Mais de 800 produtores participaram do 11º Encontro Estadual do Café, realizado nesta semana, na Exposição de Londrina. O objetivo foi avaliar a viabilidade técnica e econômica da produção de café com qualidade e competitividade no Paraná.
O pesquisador do Instituto Agronômico do Paraná (Iapar), Armando Androcioli, apresentou trabalho de caracterização da qualidade do grão nas diferentes regiões do Paraná.
Androcioli fez um histórico de todo o trabalho desenvolvido na campanha Café Qualidade Paraná, lançada em abril de 98, e o marketing para a inclusão do Café do Paraná no mesmo rol do Café do Brasil e Cafés Especiais.

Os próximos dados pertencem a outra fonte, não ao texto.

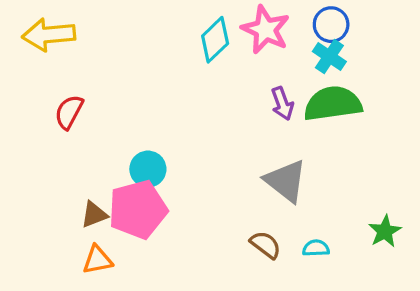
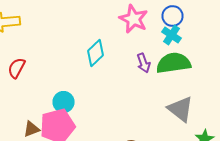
cyan diamond: (215, 40) -> (96, 53), moved
gray triangle: (286, 181) -> (180, 109), moved

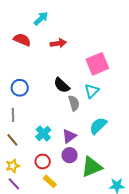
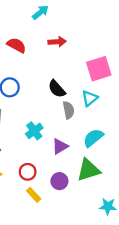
red semicircle: (22, 40) -> (16, 45), moved
cyan cross: (43, 133) -> (34, 131), moved
purple circle: (70, 155) -> (59, 181), moved
green triangle: (92, 167) -> (88, 170), moved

No encontro foram apresentados dados preliminares do trabalho de caracterização do café paranaense, especialmente com base na temperatura dos locais de cultivo. Para essa caracterização foram utilizadas 130 amostras coletadas em 43 municípios. A coleta foi feita pela Emater e Iapar.
As amostras foram classificadas no Departamento de Café (Decaf), do Ministério da Agricultura, pelos classificadores do Centro de Comércio do Café no Norte do Paraná, da Bolsa de Cereais e Mercadorias de Londrina, da Cia Cacique de Café Solúvel e da Cia Iguaçu de Café Solúvel.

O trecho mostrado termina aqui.